Collaborating With Eels’ Mark Oliver Everett (2024)




What has kind of come out of your relationship with E? You mentioned you were a really big fan before you met.


RITTER: Yeah, I remember college radio played “Novocaine For The Soul.” We got signed to DreamWorks. He was the celebrated son of DreamWorks. He always was this spirit around my up and comings — not only as a signed act, but in high school too.

I reached out to him for this song. It was a blind call. He humored it, caller ID’d me. He’s my favorite Eeyore. Very curmudgeon. Maybe I’ll get there with age. He’s a hard cookie if you know him. He’s a tough crowd to win over.

I spoke from the heart about this song that I wrote, and he’s like, “Yeah man, let’s do it.” That created this conversation where he was like, “Hey man, you said you might be writing some songs.” I was like, “It’s funny. I actually had a song,” this song called “Lay With The Lambs” on his last record, and I sent it to him. I go, “Man, I think I channeled you with this.” He’s like, “Yeah, it’s pretty good.”

Then a couple weeks later, he sings all his vocals into a USB mic for that record because it was COVID and we had to collaborate. I would get his vocal track on a text message, and I would throw it in the session.

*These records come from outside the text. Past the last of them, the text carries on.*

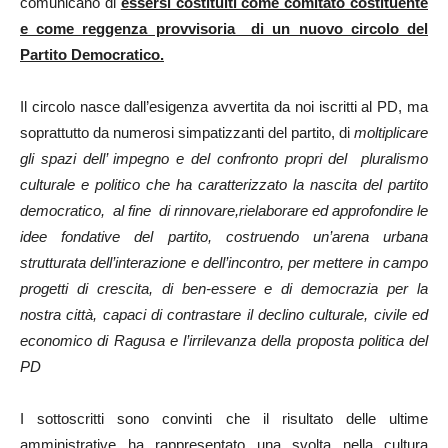
comunicano di
essersi costituiti come comitato costituente
e come reggenza provvisoria di un nuovo circolo del
Partito Democratico.
Il circolo nasce dall’esigenza avvertita da noi iscritti al PD, ma
soprattutto da numerosi simpatizzanti del partito, di
moltiplicare
gli spazi dell’ impegno e del confronto propri del pluralismo
culturale e politico che ha caratterizzato la nascita del partito
democratico, al fine di rinnovare,rielaborare ed approfondire le
idee fondative del partito, costruendo un’arena urbana
strutturata dell’interazione e dell’incontro, per mettere in campo
progetti di crescita, di ben-essere e di democrazia per la
nostra città, capaci di contrastare il declino culturale, civile ed
economico di Ragusa e l’irrilevanza della proposta politica del
PD
I sottoscritti sono convinti che il risultato delle ultime
amministrative ha rappresentato una svolta nella cultura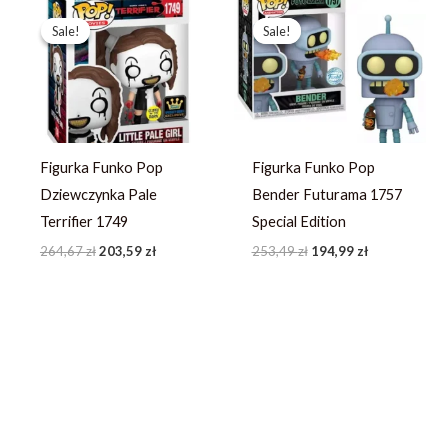
Pierwotna
Aktualna
Pierwotna
Aktualna
cena
cena
cena
cena
Sale!
Sale!
Sale!
Sale!
wynosiła:
wynosi:
wynosiła:
wynosi:
264,67 zł.
203,59 zł.
253,49 zł.
194,99 zł.
Figurka Funko Pop
Figurka Funko Pop
Dziewczynka Pale
Bender Futurama 1757
Terrifier 1749
Special Edition
264,67
zł
203,59
zł
253,49
zł
194,99
zł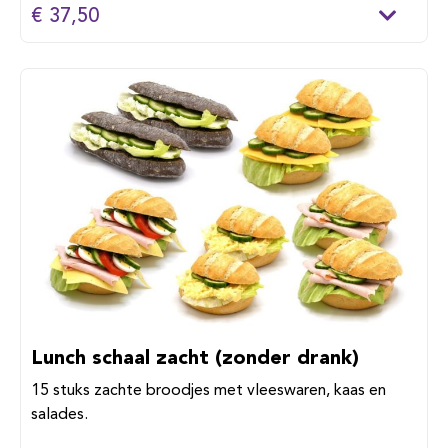
€ 37,50
Lunch schaal zacht (zonder drank)
15 stuks zachte broodjes met vleeswaren, kaas en
salades.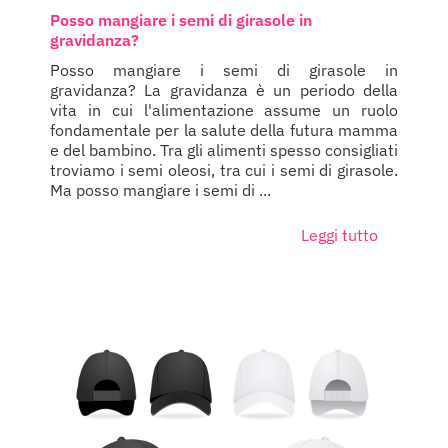
Posso mangiare i semi di girasole in
gravidanza?
Posso mangiare i semi di girasole in
gravidanza? La gravidanza è un periodo della
vita in cui l'alimentazione assume un ruolo
fondamentale per la salute della futura mamma
e del bambino. Tra gli alimenti spesso consigliati
troviamo i semi oleosi, tra cui i semi di girasole.
Ma posso mangiare i semi di ...
Leggi tutto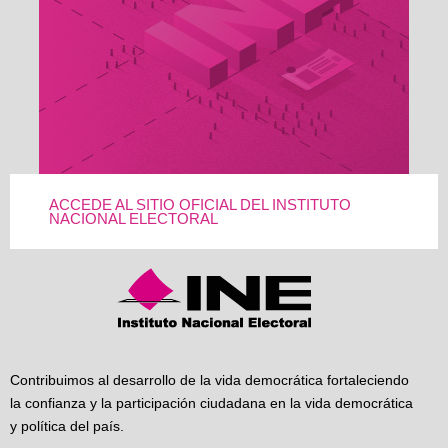
ACCEDE AL SITIO OFICIAL DEL INSTITUTO
NACIONAL ELECTORAL
Contribuimos al desarrollo de la vida democrática fortaleciendo
la confianza y la participación ciudadana en la vida democrática
y política del país.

It was super removed from each other, but we both had our own space to be able to stay comfortable in this process. He’s like, “Hey, you mind channeling me again?”

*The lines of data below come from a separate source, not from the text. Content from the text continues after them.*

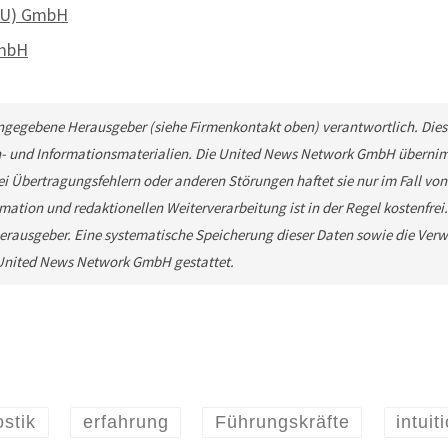
BDU) GmbH
GmbH
 angegebene Herausgeber (siehe Firmenkontakt oben) verantwortlich. Diese
n- und Informationsmaterialien. Die United News Network GmbH übernimm
ei Übertragungsfehlern oder anderen Störungen haftet sie nur im Fall von
mation und redaktionellen Weiterverarbeitung ist in der Regel kostenfrei
rausgeber. Eine systematische Speicherung dieser Daten sowie die Ver
e United News Network GmbH gestattet.
stik
erfahrung
Führungskräfte
intuit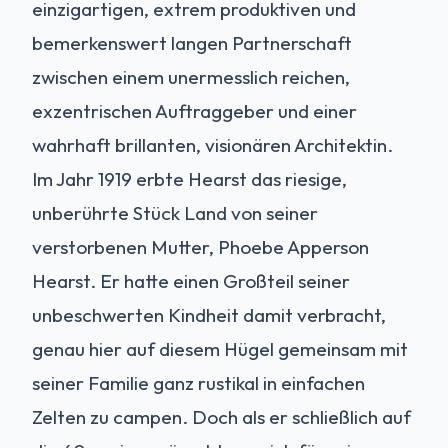
einzigartigen, extrem produktiven und
bemerkenswert langen Partnerschaft
zwischen einem unermesslich reichen,
exzentrischen Auftraggeber und einer
wahrhaft brillanten, visionären Architektin.
Im Jahr 1919 erbte Hearst das riesige,
unberührte Stück Land von seiner
verstorbenen Mutter, Phoebe Apperson
Hearst. Er hatte einen Großteil seiner
unbeschwerten Kindheit damit verbracht,
genau hier auf diesem Hügel gemeinsam mit
seiner Familie ganz rustikal in einfachen
Zelten zu campen. Doch als er schließlich auf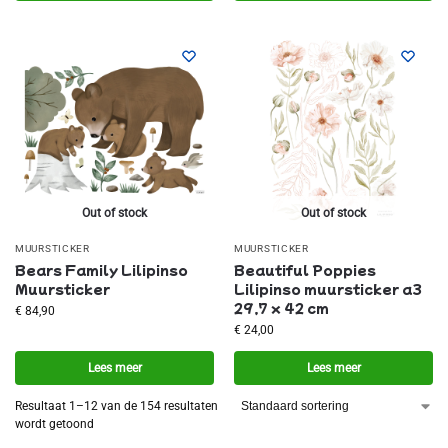
Out of stock
Out of stock
MUURSTICKER
MUURSTICKER
Bears Family Lilipinso
Beautiful Poppies
Muursticker
Lilipinso muursticker a3
29,7 x 42 cm
€
84,90
€
24,00
Lees meer
Lees meer
Resultaat 1–12 van de 154 resultaten
wordt getoond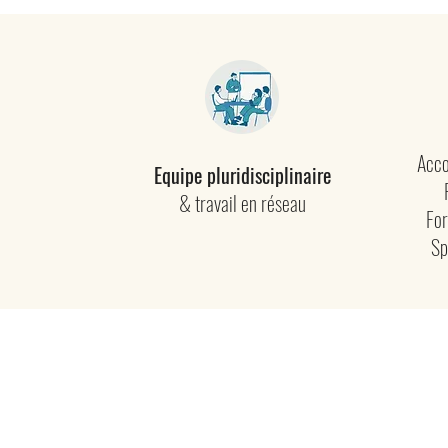
Acco
Equipe pluridisciplinaire
& travail en réseau
For
Sp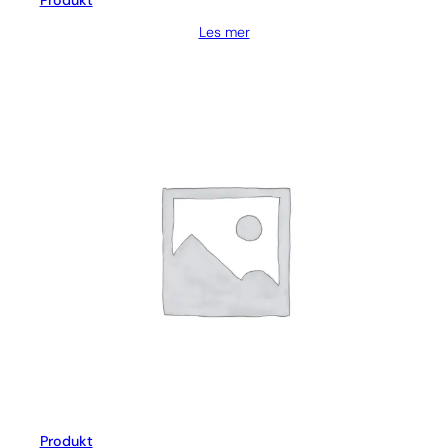
Produkt
Les mer
Produkt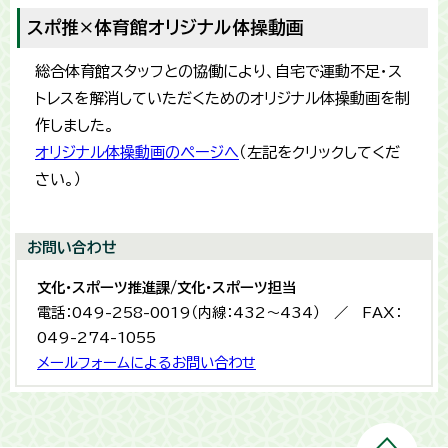
スポ推×体育館オリジナル体操動画
総合体育館スタッフとの協働により、自宅で運動不足・ス
トレスを解消していただくためのオリジナル体操動画を制
作しました。
オリジナル体操動画のページへ
（左記をクリックしてくだ
さい。）
お問い合わせ
文化・スポーツ推進課/文化・スポーツ担当
電話：049-258-0019（内線：432〜434） ／ FAX：
049-274-1055
メールフォームによるお問い合わせ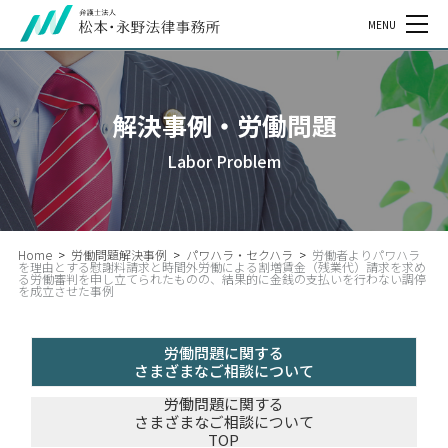
MENU
解決事例・労働問題
Labor Problem
Home
>
労働問題解決事例
>
パワハラ・セクハラ
>
労働者よりパワハラ
を理由とする慰謝料請求と時間外労働による割増賃金（残業代）請求を求め
る労働審判を申し立てられたものの、結果的に金銭の支払いを行わない調停
を成立させた事例
労働問題に関する
さまざまなご相談について
労働問題に関する
さまざまなご相談について
TOP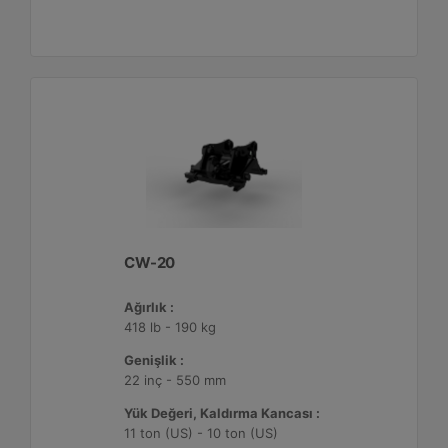
CW-20
Ağırlık :
418 lb - 190 kg
Genişlik :
22 inç - 550 mm
Yük Değeri, Kaldırma Kancası :
11 ton (US) - 10 ton (US)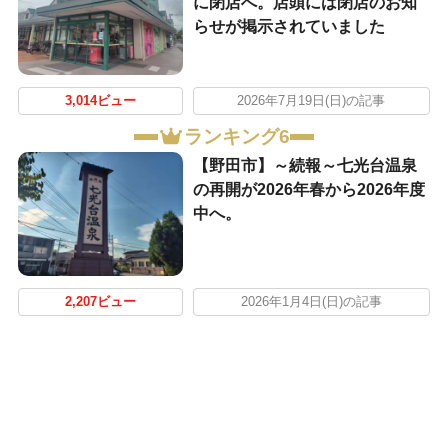
に閉店へ。店頭には閉店のお知
らせが掲示されていました
3,014ビュー
2026年7月19日(日)の記事
ランキング6
【野田市】～続報～七光台温泉
の再開が2026年春から2026年度
中へ。
2,207ビュー
2026年1月4日(日)の記事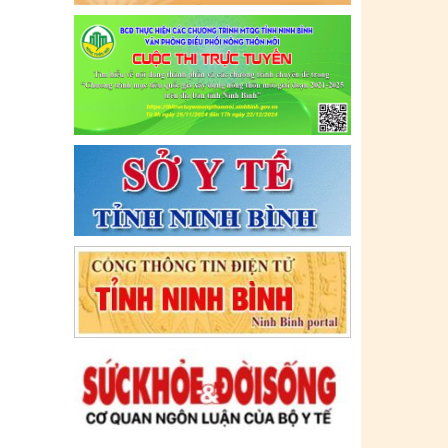
Tên:
(CẬP NHẬT DANH SÁCH CÁC
ĐỊA ĐIỂM NGUY CƠ CẦN KHAI BÁO
Y TẾ THEO THÔNG BÁO KHẨN CỦA
BỘ Y TẾ)
Ngày ban hành: (09/07/2021)
-
Ngày hiệu
lực: (09/07/2021)
Tên:
(CẬP NHẬT DANH SÁCH CÁC
ĐỊA ĐIỂM NGUY CƠ CẦN KHAI BÁO
Y TẾ THEO THÔNG BÁO KHẨN CỦA
BỘ Y TẾ)
Ngày ban hành: (06/07/2021)
-
Ngày hiệu
lực: (06/07/2021)
Tên:
(CẬP NHẬT DANH SÁCH CÁC
ĐỊA ĐIỂM NGUY CƠ CẦN KHAI BÁO
Y TẾ THEO THÔNG BÁO KHẨN CỦA
BỘ Y TẾ)
Ngày ban hành: (02/07/2021)
-
Ngày hiệu
lực: (02/07/2021)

I think I spent six months going back and forth with him and writing in my space, putting the music together. Some rough melodies would fall out, maybe a lyric would stay, maybe a verse would stay. It was all patchwork. And then he would either complete the thought or take it into a completely different direction. We were addicted to it. He’s writing his new record now. He’s like, “Hey man, you got any time?” I was like, “Ah, dude, I’m slammed trying to get back to me right now, but I would love to.” As long as he’ll have me, I think there’s a future for us to continue the conversation.

Of all the collaborations in my life, it was the most I grew. He saw me and made me feel like I wasn’t just in some band that was a pop culture moment. He honored me as a songwriter. To get flowers from a guy like that was like, “Oh fuck.” All this doubt that I’ve had over the last decade, all this insecurity about if I still have anything to offer, that was immediately quelled. It’s hard to communicate confidence in a way that doesn’t sound like ego, because honestly, I say it with very little ego that I’m just so grateful that I have a sense of belief in myself again. I think it’s large in part to doing that Eels record.

It’s funny. I sent him like the demo for “Sandbox,” and he goes, “Love that music, man. Can I have that one?” I was like, “No, this one’s mine, man.”